Contrairement à Shutterstock, tout le monde ne peut pas s’improviser contributeur pour Offset. L’entreprise contacte des studios photos comme Good Brigade, ou des artistes professionnels et des brillants photographes pour ses séances photos. David Prince a fourni certaines de ses images au site : des chambres d’hôtel abandonnées ou des ciels couverts qui auraient tout à fait leur place dans un clip. Son travail est proche de celui d’ Anna Williams, une photographe lifestyle qui a déjà travaillé avec Martha Stewart et s’y connaît pas mal en gros plans d’aliments sur fond de bois rustique noir. « Certains artistes n’ont jamais généré de revenus grâce à leurs archives », estime Sachs. « Ça nous a juste ouvert une nouvelle porte. Je dis tout le temps aux photographes avec lesquels je travaille : Videz vos disques durs ! Vous avez plein d’images dessus et vous ne gagnez même pas d’argent avec. »
« Du côté du client, il y avait un désir d’investir dans des images relativement artistiques », a ajouté Greg Bayer, le manager général d’Offset, lors d’une interview dans les bureaux de Shutterstock à Manhattan. « Il leur fallait des photos qu’ils voulaient réellement mettre en valeur dans leurs campagnes marketing. »
On ressent toujours un léger malaise en observant des stock photos être prises en temps réel. Chaque détail – la couverture tirée sur les genoux, la veste posée sur le dossier d’une chaise – est là pour créer une sorte de désordre ordonné.
Même si le développement d’Offset semble corroborer les dires de Bayer, on ressent toujours un léger malaise en observant des stock photos être prises en temps réel. Mais j’imagine que c’est toujours gênant de voir un directeur exécutif esquisser un sourire face à un vrai couple se galochant allègrement dans un appartement qui ne leur appartient même pas. Chaque détail – la couverture tirée sur les genoux, la veste posée sur le dossier d’une chaise – est là pour créer une sorte de désordre ordonné. En regardant ce charmant couple gay s’embrasser dans un bel appartement, j’ai été frappée par le fait que la scène ressemblait déjà à une publicité.
Le 21 juin, Shutterstock a annoncé la création d’un partenariat avec la Penske Media Corporation (PMC), qui possède des magazines comme Variety, Deadline, WWD ou encore HollywoodLife. En plus d’être devenu le lieu d’archivage photographique pour tous les événements sponsorisés par PMC, Shutterstock a désormais accès aux archives de PMC pour offrir de nombreuses autres images à ses clients. Le P-D.G. de PMC, Jay Penske, a décidé de s’allier avec Shutterstock plutôt que Getty, son rival dans l’industrie de la stock photo, parce qu’il « a vu une meilleure opportunité en alignant les marques PMC avec Shutterstock, que l’on considère être la plateforme montante pour l’image et la vidéo », d’après ses déclarations au Financial Times. « Les conditions financières de Getty nous dérangeaient aussi : ils sont endettés. » Le partenariat représente une autre avancée majeure dans les efforts de Shutterstock – ainsi, ils cherchent à se diversifier et à être plus que le site où vont les gens qui travaillent dans des boxes pour trouver des photos de gens qui travaillent dans des boxes.

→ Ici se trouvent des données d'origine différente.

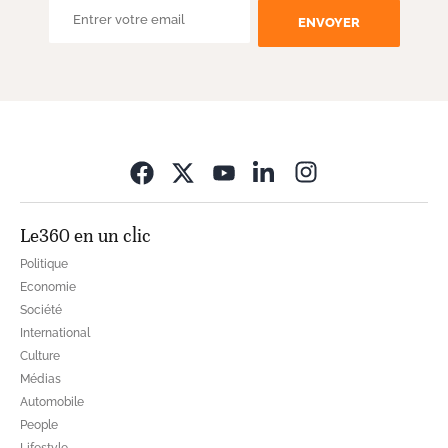
ENVOYER
Opens in new wi
Le360 en un clic
Politique
Economie
Société
International
Culture
Médias
Automobile
People
Lifestyle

J’ai demandé à Sachs si la compagnie était au courant de la connotation négative qu’ont les termes « stock photo » sur internet – « idiot », « artificiel » et « pourquoi cette femme est-elle si contente de manger une salade ? » reviennent souvent pour évoquer l’univers de la stock photo. Après une petite pause, Sachs me répond – sans être vraiment convaincante – : « Nous savons rire de ces choses-là ». L’équipe de Shutterstock nous a orientés vers une collection qu’ils ont publiée après la réalisation d’une vidéo de publicité de la super PAC de Jeb Bush dans laquelle son Amérique idyllique était en fait représentée par des stock photos de l’Angleterre et de l’Asie du Sud-Est. La collection, appelée « Safe for IA and NH », contient des photos de portes de granges fraîchement peintes, de drapeaux américains flottant au vent et des tartes aux pommes – toutes ont été prises par des photographes de l’Iowa et du New Hampshire.

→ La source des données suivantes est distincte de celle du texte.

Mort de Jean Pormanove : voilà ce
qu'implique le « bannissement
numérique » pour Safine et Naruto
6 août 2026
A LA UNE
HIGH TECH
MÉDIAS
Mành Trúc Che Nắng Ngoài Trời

D’après les données de Shutterstock, les soumissions mobiles sur le site ont augmenté de 40 % lors des six premiers mois de l’année 2015. La combinaison unique des réseaux sociaux et des téléphones high-tech signifie que les gens sont exposés à plus de photos de « la vraie vie » qu’avant. Même si les photos d’Offset ressemblent plus à « la vraie vie » que leurs homologues mis en scène par Shutterstock.com, ils dépeignent un monde beaucoup plus propre et joyeux que le nôtre ; dans ce monde, les enfants sont curieux et ne pleurent jamais, les étudiants sont studieux et ne boivent jamais rien d’autre que du jus d’orange.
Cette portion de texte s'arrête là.